■ TASK TO CARRY OUT: Please write out every line of the material, leaving out any picture.

○ ○ ○

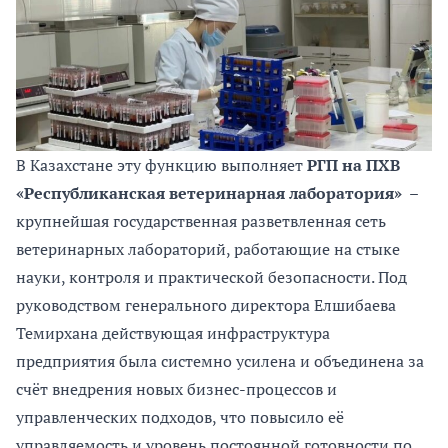
В Казахстане эту функцию выполняет
РГП на ПХВ
«Республиканская ветеринарная лаборатория»
–
крупнейшая государственная разветвленная сеть
ветеринарных лабораторий, работающие на стыке
науки, контроля и практической безопасности. Под
руководством генерального директора Елшибаева
Темирхана действующая инфраструктура
предприятия была системно усилена и объединена за
счёт внедрения новых бизнес-процессов и
управленческих подходов, что повысило её
управляемость и уровень постоянной готовности по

○ ○ ○

■ ANSWER FOR THIS EXERCISE:
В Казахстане эту функцию выполняет
РГП на ПХВ
«Республиканская ветеринарная лаборатория»
–
крупнейшая государственная разветвленная сеть
ветеринарных лабораторий, работающие на стыке
науки, контроля и практической безопасности. Под
руководством генерального директора Елшибаева
Темирхана действующая инфраструктура
предприятия была системно усилена и объединена за
счёт внедрения новых бизнес-процессов и
управленческих подходов, что повысило её
управляемость и уровень постоянной готовности по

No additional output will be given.